The aim of the LCR is to strengthen regulations and promote a more resilient banking sector, ensure a bank has high-liquidity assets that can meet its needs for a 30-day stress scenario, meet the Net Stable Funding Ratio (a metric for liquidity) and improve the banking sector’s ability to absorb shocks, “thus reducing the risk of spillover from the financial sector to the real economy,” according to the website of the Basel-based financial institution for the world’s central banks, the Bank for International Settlements.

“Once the LCR has been fully implemented, its 100 percent threshold will be a minimum requirement in normal times. During a period of stress, banks would be expected to use their liquid assets, thereby temporarily falling below the minimum requirement,” it said.

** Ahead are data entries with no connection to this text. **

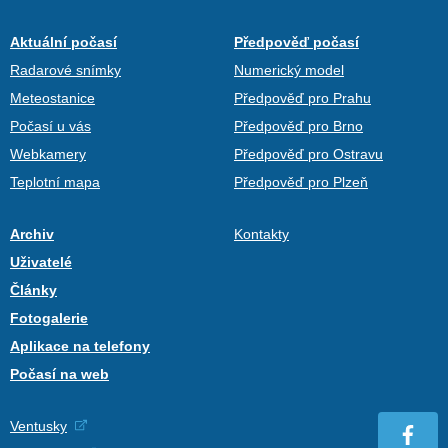
Aktuální počasí
Předpověď počasí
Radarové snímky
Numerický model
Meteostanice
Předpověď pro Prahu
Počasí u vás
Předpověď pro Brno
Webkamery
Předpověď pro Ostravu
Teplotní mapa
Předpověď pro Plzeň
Archiv
Kontakty
Uživatelé
Články
Fotogalerie
Aplikace na telefony
Počasí na web
Ventusky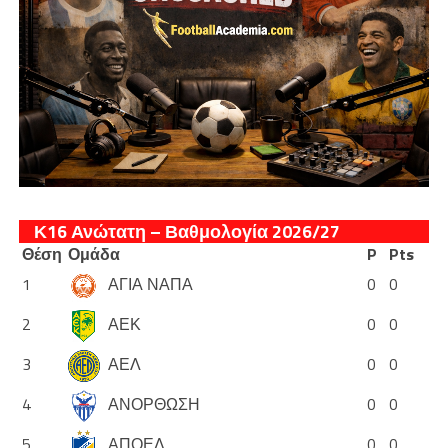
Κ16 Ανώτατη – Βαθμολογία 2026/27
Θέση
Ομάδα
P
Pts
1
ΑΓΙΑ ΝΑΠΑ
0
0
2
ΑΕΚ
0
0
3
ΑΕΛ
0
0
4
ΑΝΟΡΘΩΣΗ
0
0
5
ΑΠΟΕΛ
0
0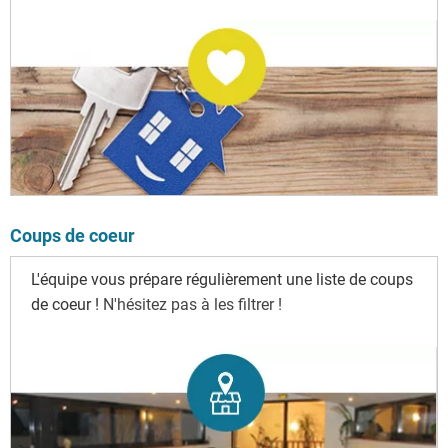
Coups de coeur
L'équipe vous prépare régulièrement une liste de coups
de coeur !
N'hésitez pas à les filtrer !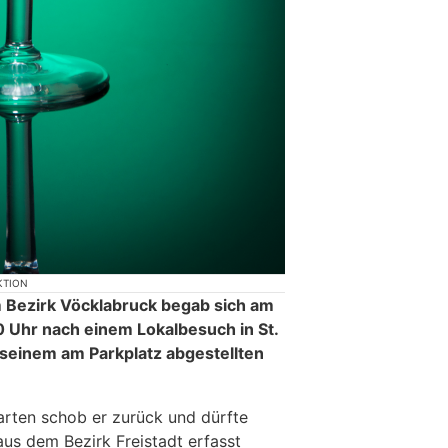
KTION
 Bezirk Vöcklabruck begab sich am
0 Uhr nach einem Lokalbesuch in St.
seinem am Parkplatz abgestellten
rten schob er zurück und dürfte
aus dem Bezirk Freistadt erfasst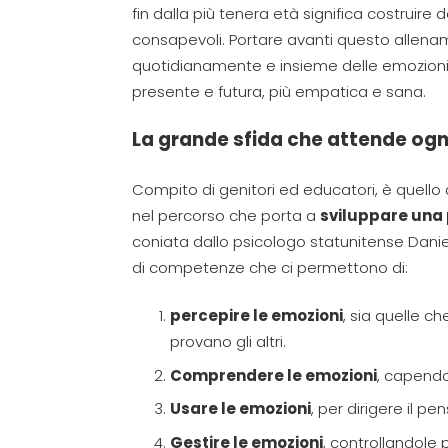
fin dalla più tenera età significa costruire
consapevoli. Portare avanti questo allena
quotidianamente e insieme delle emozioni
presente e futura, più empatica e sana.
La grande sfida che attende ogn
Compito di genitori ed educatori, è quell
nel percorso che porta a
sviluppare una 
coniata dallo psicologo statunitense Daniel
di competenze che ci permettono di:
percepire le emozioni
, sia quelle c
provano gli altri.
Comprendere le emozioni
, capendo
Usare le emozioni
, per dirigere il pen
Gestire le emozioni
, controllandole p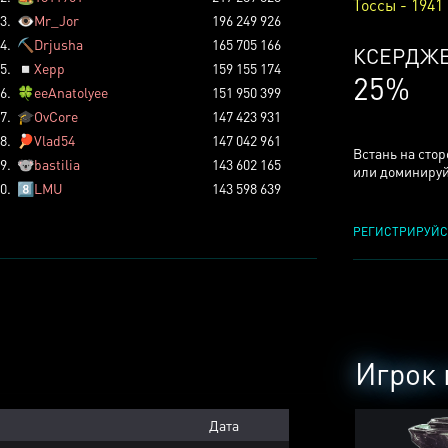
Тоссы - 1941
3.
👁️
Mr_Jor
196 249 926
4.
⛏️
Drjusha
165 705 166
КСЕРДЖ
5.
◽
Xepp
159 155 174
25%
6.
🍀
eeAnatolyee
151 950 399
7.
🎓
OvCore
147 423 931
8.
🏓
Vlad54
147 042 961
Встань на сто
9.
🐨
bastilia
143 602 165
или доминируй
0.
8️⃣
LMU
143 598 639
РЕГИСТРИРУЙС
Игрок 
Дата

Lebanon’s Central Bank issued a circular of the basic decision on March 8, instructing all banks, with the exception of Islamic banks, to apply the LCR on their domestic and foreign operations. Included in the articles of the decision are that the banks maintain an LCR that reflects their internal assessment of liquidity risk and is consistent with their liquidity risk profile, that they apply the LCR at both the local and international levels, that they follow specific criteria for calculating the LCR (including specific definitions for high quality liquidity assets), that they set up the necessary framework for periodic monitoring, and that they conduct stress tests.

The LCR is part of the requirements introduced in 2010-2011, then in 2013, and with extended implementation through March 31, 2018, by Basel III, also known as the Basel Standards, a voluntary regulatory framework for risk mitigation in the global banking sector.

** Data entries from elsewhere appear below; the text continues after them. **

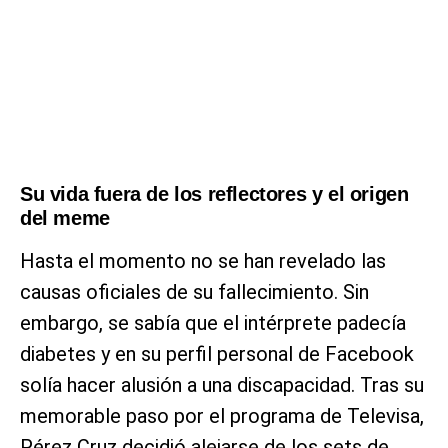
Su vida fuera de los reflectores y el origen
del meme
Hasta el momento no se han revelado las
causas oficiales de su fallecimiento. Sin
embargo, se sabía que el intérprete padecía
diabetes y en su perfil personal de Facebook
solía hacer alusión a una discapacidad. Tras su
memorable paso por el programa de Televisa,
Pérez Cruz decidió alejarse de los sets de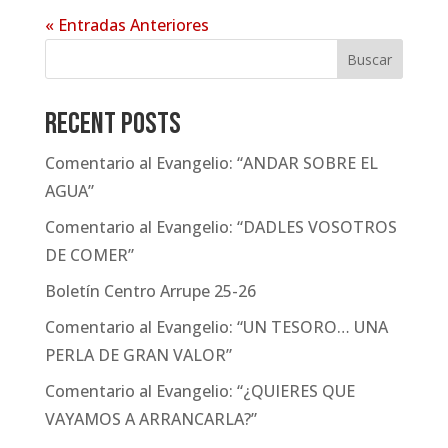
« Entradas Anteriores
Buscar
Recent Posts
Comentario al Evangelio: “ANDAR SOBRE EL
AGUA”
Comentario al Evangelio: “DADLES VOSOTROS
DE COMER”
Boletín Centro Arrupe 25-26
Comentario al Evangelio: “UN TESORO… UNA
PERLA DE GRAN VALOR”
Comentario al Evangelio: “¿QUIERES QUE
VAYAMOS A ARRANCARLA?”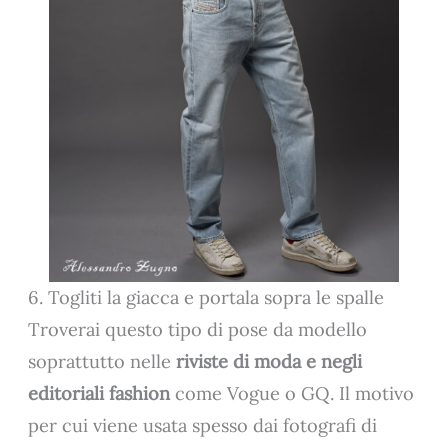
6. Togliti la giacca e portala sopra le spalle
Troverai questo tipo di pose da modello
soprattutto nelle
riviste di moda e negli
editoriali fashion
come Vogue o GQ. Il motivo
per cui viene usata spesso dai fotografi di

Moody’s said it expects that Lebanese banks already meet the LCR requirements.

However, Moody’s said that “banks may not be able to quickly convert Lebanese sovereign instruments into cash with little or no loss of value in private markets during a 30-day liquidity stress scenario, as per Basel guidance. This is because there is a limited secondary market for these sovereign securities, although, as a backstop the BDL could discount them for liquidity.

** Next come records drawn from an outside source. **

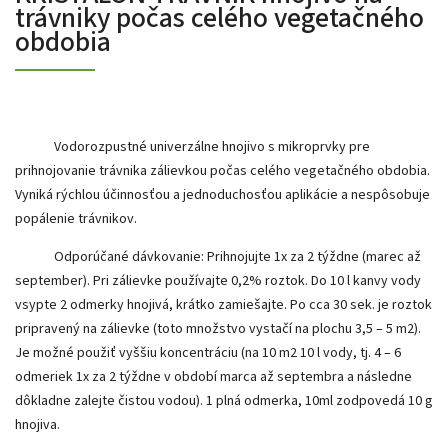
trávniky počas celého vegetačného
obdobia
Vodorozpustné univerzálne hnojivo s mikroprvky pre
prihnojovanie trávnika zálievkou počas celého vegetačného obdobia.
Vyniká rýchlou účinnosťou a jednoduchosťou aplikácie a nespôsobuje
popálenie trávnikov.
Odporúčané dávkovanie: Prihnojujte 1x za 2 týždne (marec až
september). Pri zálievke používajte 0,2% roztok. Do 10 l kanvy vody
vsypte 2 odmerky hnojivá, krátko zamiešajte. Po cca 30 sek. je roztok
pripravený na zálievke (toto množstvo vystačí na plochu 3,5 – 5 m2).
Je možné použiť vyššiu koncentráciu (na 10 m2 10 l vody, tj. 4 – 6
odmeriek 1x za 2 týždne v období marca až septembra a následne
dôkladne zalejte čistou vodou). 1 plná odmerka, 10ml zodpovedá 10 g
hnojiva.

“Therefore, although the LCR requirement will help individual banks adjust their balance sheets against an intrinsic liquidity shortage, a systemic foreign currency liquidity crisis would pressure the BDL’s foreign-currency reserves.”

The Moody’s report added that among rated Lebanese banks, Byblos Bank “is best-positioned to meet foreign currency liquidity outflows without relying on the BDL because of its higher immediate liquidity.”